▶ _Assignment_
In the listing below, count the lines containing the string "solo" and state only the number.

▶ _Supplied data_
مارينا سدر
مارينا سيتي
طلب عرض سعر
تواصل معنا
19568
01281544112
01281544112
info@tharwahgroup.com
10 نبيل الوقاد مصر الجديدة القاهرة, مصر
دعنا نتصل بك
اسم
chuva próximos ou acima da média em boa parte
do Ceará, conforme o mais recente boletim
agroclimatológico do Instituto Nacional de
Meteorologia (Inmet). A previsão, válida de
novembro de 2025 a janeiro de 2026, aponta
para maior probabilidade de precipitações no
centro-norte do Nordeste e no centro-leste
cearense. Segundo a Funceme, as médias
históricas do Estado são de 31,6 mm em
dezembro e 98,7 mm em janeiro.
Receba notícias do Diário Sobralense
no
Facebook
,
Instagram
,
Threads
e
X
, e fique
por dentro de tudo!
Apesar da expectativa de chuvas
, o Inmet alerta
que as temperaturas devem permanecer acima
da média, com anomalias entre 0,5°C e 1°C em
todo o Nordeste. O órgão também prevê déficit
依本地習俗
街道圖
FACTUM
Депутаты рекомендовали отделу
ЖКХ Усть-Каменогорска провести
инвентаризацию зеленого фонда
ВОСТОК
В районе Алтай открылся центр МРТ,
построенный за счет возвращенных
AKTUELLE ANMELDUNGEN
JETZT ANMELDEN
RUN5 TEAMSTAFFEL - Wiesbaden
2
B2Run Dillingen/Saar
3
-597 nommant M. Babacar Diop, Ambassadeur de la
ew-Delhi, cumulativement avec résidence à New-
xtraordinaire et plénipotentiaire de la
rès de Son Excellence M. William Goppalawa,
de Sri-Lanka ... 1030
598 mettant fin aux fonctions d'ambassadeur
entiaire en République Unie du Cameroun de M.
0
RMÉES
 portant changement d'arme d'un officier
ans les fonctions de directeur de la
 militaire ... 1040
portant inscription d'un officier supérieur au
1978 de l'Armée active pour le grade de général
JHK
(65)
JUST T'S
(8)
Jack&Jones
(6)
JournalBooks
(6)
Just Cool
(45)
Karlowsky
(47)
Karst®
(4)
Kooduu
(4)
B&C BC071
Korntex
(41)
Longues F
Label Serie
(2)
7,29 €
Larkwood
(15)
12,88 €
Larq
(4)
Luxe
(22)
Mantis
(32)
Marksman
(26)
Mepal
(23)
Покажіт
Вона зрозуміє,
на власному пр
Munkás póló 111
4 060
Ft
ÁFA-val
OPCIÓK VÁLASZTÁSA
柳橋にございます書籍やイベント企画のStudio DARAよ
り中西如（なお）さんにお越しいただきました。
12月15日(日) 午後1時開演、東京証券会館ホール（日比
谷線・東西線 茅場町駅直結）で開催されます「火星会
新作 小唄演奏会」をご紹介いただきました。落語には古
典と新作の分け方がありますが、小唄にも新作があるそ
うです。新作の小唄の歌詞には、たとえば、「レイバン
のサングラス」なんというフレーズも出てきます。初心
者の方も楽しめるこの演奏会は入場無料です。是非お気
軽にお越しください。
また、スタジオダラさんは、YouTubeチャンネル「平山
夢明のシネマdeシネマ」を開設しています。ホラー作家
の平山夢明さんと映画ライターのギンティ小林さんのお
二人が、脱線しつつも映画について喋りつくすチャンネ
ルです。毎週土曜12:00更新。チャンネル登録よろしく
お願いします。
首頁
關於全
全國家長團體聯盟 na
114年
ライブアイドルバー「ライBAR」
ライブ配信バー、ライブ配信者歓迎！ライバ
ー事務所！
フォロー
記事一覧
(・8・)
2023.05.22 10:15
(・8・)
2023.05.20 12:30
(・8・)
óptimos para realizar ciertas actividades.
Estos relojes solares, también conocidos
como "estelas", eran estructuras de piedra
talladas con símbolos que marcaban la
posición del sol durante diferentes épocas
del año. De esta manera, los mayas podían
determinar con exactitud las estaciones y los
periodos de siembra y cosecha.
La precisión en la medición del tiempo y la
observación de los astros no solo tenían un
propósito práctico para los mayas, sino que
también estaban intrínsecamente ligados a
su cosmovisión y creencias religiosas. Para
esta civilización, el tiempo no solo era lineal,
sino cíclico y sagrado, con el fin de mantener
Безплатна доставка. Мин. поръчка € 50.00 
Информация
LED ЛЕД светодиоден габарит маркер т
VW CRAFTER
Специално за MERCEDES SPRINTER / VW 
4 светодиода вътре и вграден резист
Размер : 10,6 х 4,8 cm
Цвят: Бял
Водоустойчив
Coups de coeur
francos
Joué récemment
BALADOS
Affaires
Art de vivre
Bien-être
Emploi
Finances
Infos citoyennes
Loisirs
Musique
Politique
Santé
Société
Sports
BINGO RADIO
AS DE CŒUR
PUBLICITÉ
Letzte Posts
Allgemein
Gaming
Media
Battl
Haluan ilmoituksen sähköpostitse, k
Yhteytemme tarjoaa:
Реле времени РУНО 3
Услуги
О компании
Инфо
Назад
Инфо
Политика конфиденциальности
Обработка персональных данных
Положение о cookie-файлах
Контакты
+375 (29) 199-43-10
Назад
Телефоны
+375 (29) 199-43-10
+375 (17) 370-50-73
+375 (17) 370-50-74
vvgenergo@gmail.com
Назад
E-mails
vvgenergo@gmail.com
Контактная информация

▶ _Exercise answer_
2